You can setup IDE drives as a RAID array. There are hardware units and also software which can be used, but I would not expect to see any performance improvement in a PC based system and you might see a decrease due to the overhead. RAID0 is actually AID, no R, and if one drive dies all is lost since the data is split over both disks.
One issue with IDE drives is that if the master dies, you will not be able to access the slave, so you could have problems depending on what the RAID unit does. If it marks both as bad, then you are done. It is best for IDE to have one drive per channel or a very good unit/software.
A RAID5 with three 100Gb disks would show up as 200Gb as a single disk.
You can still lose data, but it is much less likely. In part it depends on what you are using and how it deals with write errors and other issues. I have seen expensive units have issues where the write on one disk fails and it does not get properly dealt with since as far as the system is concerned the data was written. This meant that it was needed to read the whole array from time to time to ensure that there were no read errors. If you get a read error and then a disk fails, you are SOL.

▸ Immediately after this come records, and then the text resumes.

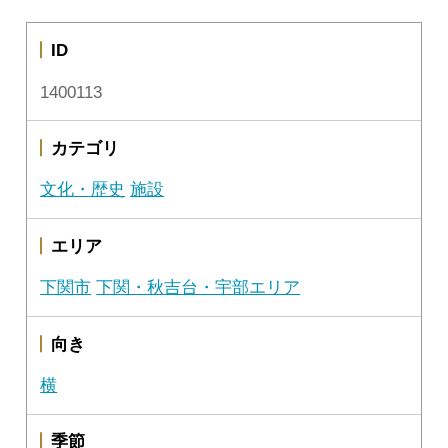
ID
1400113
カテゴリ
文化・歴史
施設
エリア
下関市
下関・秋吉台・宇部エリア
向き
横
季節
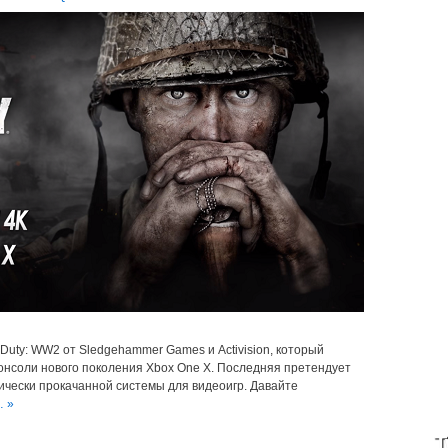
 Duty: WW2 от Sledgehammer Games и Activision, который
консоли нового поколения Xbox One X. Последняя претендует
ически прокачанной системы для видеоигр. Давайте
… »
T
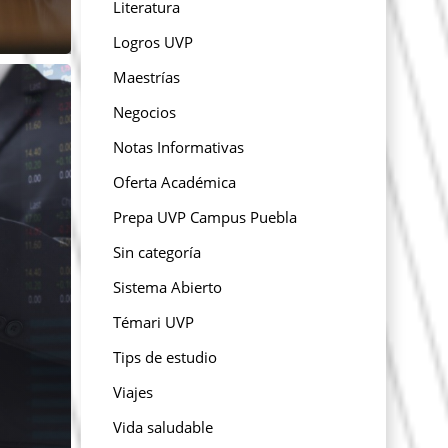
Literatura
Logros UVP
Maestrías
Negocios
Notas Informativas
Oferta Académica
Prepa UVP Campus Puebla
Sin categoría
Sistema Abierto
Témari UVP
Tips de estudio
Viajes
Vida saludable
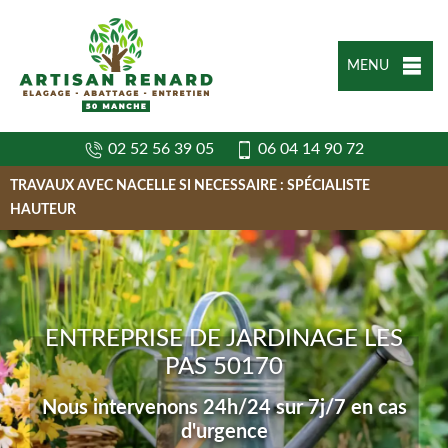
MENU
02 52 56 39 05
06 04 14 90 72
TRAVAUX AVEC NACELLE SI NECESSAIRE : SPÉCIALISTE
HAUTEUR
ENTREPRISE DE JARDINAGE LES
PAS 50170
Nous intervenons 24h/24 sur 7j/7 en cas
d'urgence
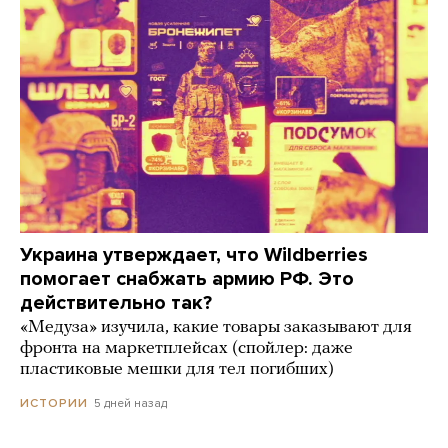
Украина утверждает, что Wildberries
помогает снабжать армию РФ. Это
действительно так?
«Медуза» изучила, какие товары заказывают для
фронта на маркетплейсах (спойлер: даже
пластиковые мешки для тел погибших)
5 дней назад
ИСТОРИИ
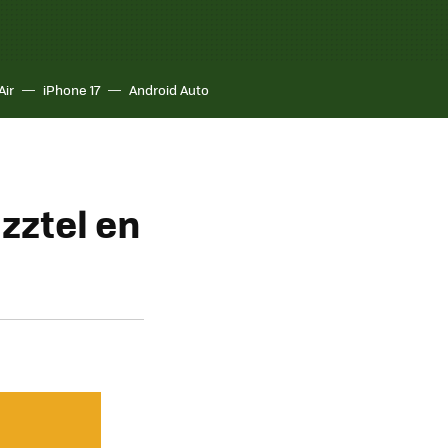
Air
iPhone 17
Android Auto
zztel en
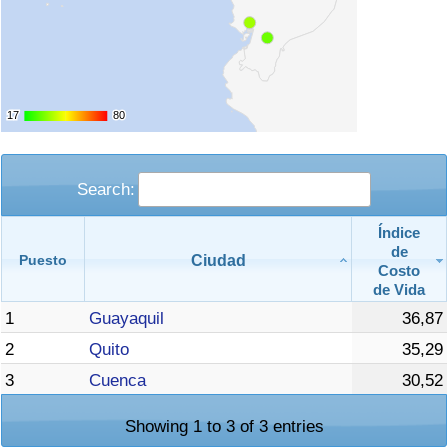
17
17
80
80
Search:
Índice
de
Ciudad
Puesto
Costo
de Vida
1
Guayaquil
36,87
2
Quito
35,29
3
Cuenca
30,52
Showing 1 to 3 of 3 entries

Contrary to what was said, in a RAID5 setup, you can lose any disk without losing data since it does not need the parity or it can re-create the data with the parity. That is the whole point of RAID. The parity is nothing special really.
The decision to use RAID or not depends on how critical the data is and whether it is worth the risk of data loss. It might be possible that doing backups is enough to ensure no data loss. If you have constantly changing critical data, then it is a good idea. If you have data which you still have a copy and you can backup the data to a DVD or some other media, then it is not really needed. Use of RAID requires more knowledge since it is not 100% perfect and you need to know where the risks are and how to deal with them. Also, you are at the mercy of the manufacturer with regards to the quality and how much your data is at risk.

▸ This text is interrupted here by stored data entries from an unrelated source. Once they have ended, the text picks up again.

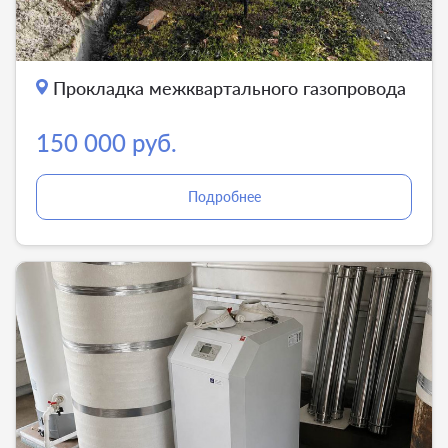
Прокладка межквартального газопровода
150 000 руб.
Подробнее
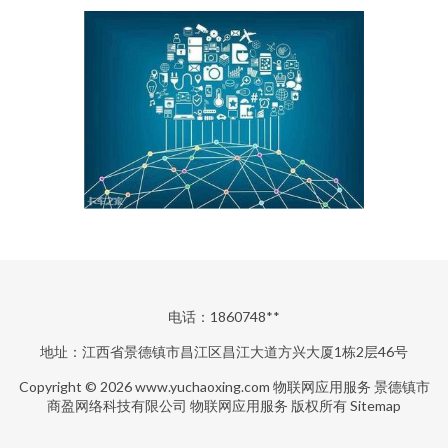
电话：1860748**
地址：江西省景德镇市昌江区昌江大道方兴大厦1栋2层46号
Copyright © 2026
www.yuchaoxing.com
物联网应用服务
景德镇市
商盈网络科技有限公司
物联网应用服务
版权所有
Sitemap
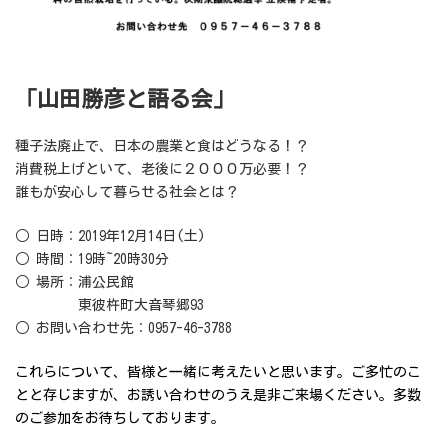
「山田勝彦と語る会」
種子法廃止で、日本の農業と食はどうなる！？
消費税上げといて、老後に２０００万必要！？
誰もが安心して暮らせる社会とは？
○ 日時：2019年12月14日(土)
○ 時間：19時~20時30分
○ 場所：浦公民館
○○○○
東彼杵町大音琴郷93
○ お問い合わせ先：0957-46-3788
これらについて、皆様と一緒に考えたいと思います。ご多忙のこ
とと存じますが、お誘い合わせのうえ是非ご来場ください。多数
のご参加をお待ちしております。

For example, a short time ago I was working on a system which failed a drive. I repaired the data errors (remapping), it still would not rebuild the array. I installed a new disk and it still failed. It turned out that another drive had an error which showed up when attempting to read or rebuild. After fixing (remapping) that error, I could rebuild the array with either disk. Unfortunately the system was not setup to log the errors, so the error on the second disk which unnoticed. Even if it logged the error, unless someone looked at the logs (which was not being done), you have a serious problems, especially since people think that the data is protected and that you can not lose data with RAID, which is not correct.
One thing to realize is that the RAID array will not protect against corrupt files or removal of the file, whereas a backup will, as long as you keep the backup long enough and notice the problem.
Edited by Kemasa, 20 March 2006 - 04:47 PM.